Defensive back, Chuck Shonta, came to the Boston Patriots from Eastern Michigan in the 1960 AFL Draft. Shonta was one of the hundreds to participate in the first Patriots training camp, and earned a spot in the defensive backfield that he did not relinquish until his retirement after the 1967 season. In 105 games, all with the Patriots, Shonta recorded 15 interceptions and one fumble recovery, which he returned for a touchdown. He was a member of the AFL Eastern Division All-Star Team in 1966, and was named to the Patriots All-1960s team.
Chuck Shonta recently took some time to participate in an edition of Email from the AFL.
AFL – Please describe the first Patriots training camp in 1960. What was the competition like? What are your strongest memories from that camp?
CS – The first training camp in 1960 was very hard – two a days, full pads and meeting morning, noon, and night. Competition was very intense and along with that, my strongest memories from that camp were all the players that came through the camp. Five hundred came and went. A player would come in the morning and in the afternoon he would be gone.
AFL – Talk about the transition from college to the professional game. Which was more advanced when you first arrived in 1960? Why?
CS – I would have to say that the transition was more advanced in the pros because of competition, plays that needed to be retained and pro football was seven days a week, 12 hours a day.
AFL – What was your reception like in Boston? Were fans quick to embrace the Patriots?
CS – Fans in Boston did not embrace us at first. It took three or four years before we felt like Boston wanted us in Boston. Prior to the AFL, Boston loved the N.Y. Giants and would watch them over our games.
AFL – What was your single proudest moment in professional football?
CS – My proudest moment came in 1960 against the N.Y. Titans. On the last play of the game, I picked up a fumble and ran 56 yards for a touchdown. I was on the 20 yard line when the gun went off. It was the Patriots first win in the AFL. I just found out that was a record for 52 years as the longest touchdown as time ran out to win a game. That record was broken last year by punt returner who went 60 yards as time ran out and scored a winning touchdown.
AFL – What team/opponent did you feel was the most challenging to you personally? Conversely, which did you feel you had your greatest success against?
CS – I feel the San Diego Chargers presented the most challenge for us. We had a tough time beating them. I probably had my best games against Art Powell. For some reason, I could cover him rather well.
AFL – What was the most difficult part of leaving professional football? Missing the camaraderie of your teammates? The adulation of the fans? The transition into the “real world”?

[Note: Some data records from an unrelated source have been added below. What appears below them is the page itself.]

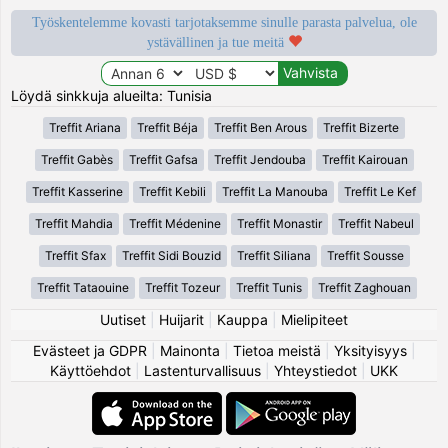
Työskentelemme kovasti tarjotaksemme sinulle parasta palvelua, ole
ystävällinen ja tue meitä
Löydä sinkkuja alueilta: Tunisia
Treffit Ariana
Treffit Béja
Treffit Ben Arous
Treffit Bizerte
Treffit Gabès
Treffit Gafsa
Treffit Jendouba
Treffit Kairouan
Treffit Kasserine
Treffit Kebili
Treffit La Manouba
Treffit Le Kef
Treffit Mahdia
Treffit Médenine
Treffit Monastir
Treffit Nabeul
Treffit Sfax
Treffit Sidi Bouzid
Treffit Siliana
Treffit Sousse
Treffit Tataouine
Treffit Tozeur
Treffit Tunis
Treffit Zaghouan
Uutiset
|
Huijarit
|
Kauppa
|
Mielipiteet
Evästeet ja GDPR
|
Mainonta
|
Tietoa meistä
|
Yksityisyys
|
Käyttöehdot
|
Lastenturvallisuus
|
Yhteystiedot
|
UKK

CS – The most difficult part of leaving pro football was leaving my teammates and the way I had to retire. I did not have time to say goodbye.
AFL – What was the hardest collision that you were ever involved with on the field?

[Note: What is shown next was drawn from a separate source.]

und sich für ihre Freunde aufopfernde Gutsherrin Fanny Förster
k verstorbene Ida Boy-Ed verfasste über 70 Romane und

CS – The hardest collision I ever had was with Cookie Gilchrist of the Buffalo Bills. On the first play of the game, Cookie came around the corner and I came up and he hit me right on my forehead right between my eyes. I was out for 10 minutes on the bench and when I woke up, they put me back in the game and I don’t remember the next play.

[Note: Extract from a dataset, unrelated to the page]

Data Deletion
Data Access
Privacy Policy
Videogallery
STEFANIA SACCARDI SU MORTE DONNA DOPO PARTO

AFL – Who were the one offensive and one defensive player that you saw during your career that most impressed you? Why?
CS – On offense, it had to be Joe Namath. I think he could have been the greatest ever if he had good knees. On defense I feel Nick Buoniconti was the toughest linebacker I ever played with or against. Nick was fast and could hit hard and cover on pass defense.
AFL – Critics of the AFL say that none of the early AFL teams could compete in the NFL. Would you agree? What do you feel was the first AFL team that could have succeeded against NFL competition?
CS – At first we were probably not on par with the NFL. As the years went on, we could see that the AFL was growing strong because in every training camp, we saw less and less NFL cuts coming to training camp. I think the San Diego Chargers in 1963 and 1964 could have had success against any team in the NFL.
AFL – What did you do in your years post-football? What kinds of things are you doing now?
CS – Prior to football, I received my teaching degree and had taught for one years. After football, I went back to teaching and taught for 33 years. I was also head football coach for eight years. I retired in 1994 and now spend my time at our place up north in Michigan on Lake Huron. In the winter, we travel and especially like cruises.
AFL – If you could give current professional football players any single bit of advice, what would it be?
CS – I would advise current players to enjoy football because the end comes to fast.
AFL – Any other comments that you would like to make?
CS – It was a great experience and I would not trade it for the world or the money they get today.